Task: The answer must be every line of the records in which the string "있습니다" appears.

---------- The data

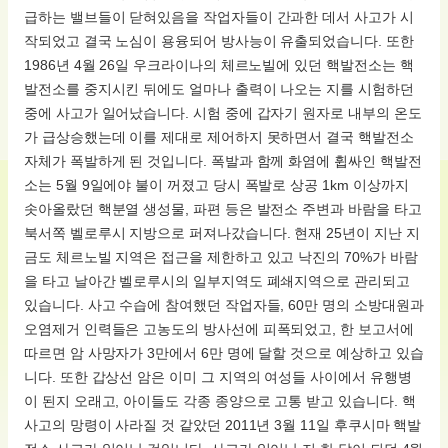
급하는 밸브들이 닫혀있음을 작업자들이 간과한 데서 사고가 시
작되었고 결국 노심이 용융되어 방사능이 유출되었습니다. 또한
1986년 4월 26일 우크라이나의 체르노빌에 있던 핵발전소는 핵
발전소를 중지시킨 뒤에도 얼마나 출력이 나오는 지를 시험하던
중에 사고가 일어났습니다. 시험 중에 갑자기 원자로 내부의 온도
가 급상승했는데 이를 제대로 제어하지 못하면서 결국 핵발전소
자체가 폭발하게 된 것입니다. 폭발과 함께 화염에 휩싸인 핵발전
소는 5월 9일에야 불이 꺼졌고 당시 폭발로 상공 1km 이상까지
솟아올랐던 핵분열 생성물, 파편 등은 발전소 주변과 바람을 타고
북서쪽 벨로루시 지방으로 퍼져나갔습니다. 현재 25년이 지난 지
금도 체르노빌 지역은 접근을 제한하고 있고 낙진의 70%가 바람
을 타고 날아간 벨로루시의 일부지역도 폐쇄지역으로 관리되고
있습니다. 사고 수습에 참여했던 작업자들, 60만 명의 소방대원과
오염제거 인력들은 고농도의 방사선에 피폭되었고, 한 보고서에
따르면 암 사망자가 3만에서 6만 명에 달할 것으로 예상하고 있습
니다. 또한 갑상선 암은 이미 그 지역의 여성들 사이에서 유행병
이 된지 오래고, 아이들도 각종 종양으로 고통 받고 있습니다. 핵
사고의 망령이 사라질 것 같았던 2011년 3월 11일 후쿠시마 핵발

--------------------

Answer to this problem:
있습니다. 사고 수습에 참여했던 작업자들, 60만 명의 소방대원과
이 된지 오래고, 아이들도 각종 종양으로 고통 받고 있습니다. 핵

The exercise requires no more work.